Impact: The announcement could help businesses secure existing supply chains, particularly in clothing and electronics. It could also provide new supply routes and opportunities with emerging markets.
UK-France industrial strategy partnership
On 11 July, the UK and France announced a new Industrial Strategy Partnership, the first initiative of its kind in Europe. It is intended to enhance economic cooperation and attract significant investment. Over £1 billion in confirmed investment deals were secured, which are expected to generate thousands of highly skilled jobs within the UK. This initiative aligns with the UK’s Modern Industrial Strategy, the ten-year plan designed to foster a resilient, high-skilled economy.
The partnership will prioritise key growth sectors such as technology, clean energy, and advanced manufacturing. Advancing the green and digital transition and reinforce economic resilience.
Impact: A key component of the partnership is strengthening co-operation to secure supply chains around critical minerals. This is expected to increase methodologies for supply chain analysis and mapping in shared priority sectors of interest. For businesses using critical minerals in their products, this partnership could be a welcome development.
UK-India trade deal signed
On 24 July, the UK and India signed a trade deal, first announced on 6 May. It aims to create trading opportunities between the countries. The deal strives for job creation as a result of Indian investment, export wins, and liberalised tariffs. Commitments have also been made for closer collaboration in the fields of defence, education, climate, technology and innovation. Alongside cooperating on matters of national security and organised crime.
Impact: Indian businesses could benefit from greater access to UK markets, particularly in competitive sectors such as textiles and food processing. The deal could provide new opportunities in global supply chains. The UK Government states that in the long term the deal is expected to increase bilateral trade by £25.5 billion, UK GDP by £4.8 billion and wages by £2.2 billion each year.
EU-US trade deal
On 27 July, the European Commission and US Administration agreed a new EU-US trade deal.

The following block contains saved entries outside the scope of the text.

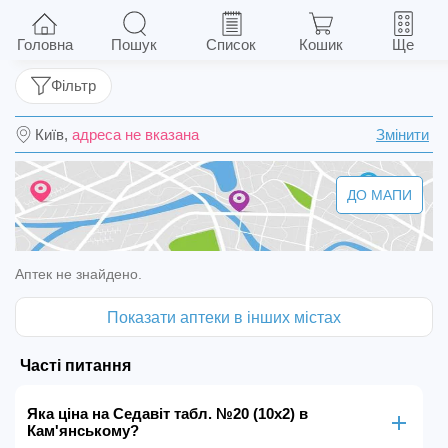
Седавіт табл. №20 (10х2)
Головна
Пошук
Список
Кошик
Ще
Фільтр
Київ,
адреса не вказана
Змінити
ДО МАПИ
Аптек не знайдено.
Показати аптеки в інших містах
Часті питання
Яка ціна на Седавіт табл. №20 (10х2) в
Кам'янському?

A 15% US tariff ceiling will apply to nearly all EU exports currently subject to reciprocal tariffs. Where the Most Favoured Nation (MFN) tariff exceeds 15%, the MFN rate will apply.
Strategic EU products like aircraft and aircraft parts, certain chemicals, certain drug generics or natural resources will benefit from reduced tariffs to pre-2025 levels. Pharmaceuticals and semiconductors are temporarily subject to MFN tariffs pending the outcome of US Section 232 investigations. Alcohol tariffs remain unresolved.

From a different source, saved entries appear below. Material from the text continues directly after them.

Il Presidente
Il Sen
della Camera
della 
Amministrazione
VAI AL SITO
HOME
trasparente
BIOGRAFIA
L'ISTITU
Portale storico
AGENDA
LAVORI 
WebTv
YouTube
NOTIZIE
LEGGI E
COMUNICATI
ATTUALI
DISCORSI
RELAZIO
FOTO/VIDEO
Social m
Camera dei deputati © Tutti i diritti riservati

The EU plans to spend $750 billion over three years on US LNG, oil, and nuclear energy to replace Russian supplies. It also plans to buy €40 billion in US AI chips to safeguard its technological leadership. EU companies have expressed intentions of $600 billion in additional investment in US sectors by 2029, alongside commitments to purchase US military equipment.

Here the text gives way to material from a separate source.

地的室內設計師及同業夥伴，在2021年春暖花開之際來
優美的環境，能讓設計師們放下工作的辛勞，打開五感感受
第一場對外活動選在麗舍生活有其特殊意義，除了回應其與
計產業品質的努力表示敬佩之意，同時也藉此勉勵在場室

Impact: EU carmakers could benefit from a 15% US tariff cap, down from 25%, boosting supply chain stability. In pharmaceuticals, 15% US tariff may potentially raise costs. This is estimated to be between $13 billion and $19 billion. US tariffs on EU steel and aluminium imports will remain at 50%. Steel, aluminium, and copper sectors could be protected through joint tariff rate quotas and fair competition measures. Non-tariff barriers may be reduced via cooperation on mutual recognition of assessments in various industrial sectors. US agricultural producers gain €7.5 billion in improved EU access, while EU farmers retain protections for sensitive products. Enhanced cooperation on LNG and renewables could strengthen EU energy security.
For more insight on what businesses need to know see our EU–US Trade Deal briefing.
EU mutual recognition agreement with Canada
On 1 August, the EU-Canada AEO Mutual Recognition Agreement (MRA) officially entered into force, aiming to enhance trade security.
The agreement enables mutual recognition of the EU’s Authorised Economic Operator (AEO) and Canada’s Partners in Protection (PIP) programmes. With the intention of streamlining customs procedures for compliant businesses.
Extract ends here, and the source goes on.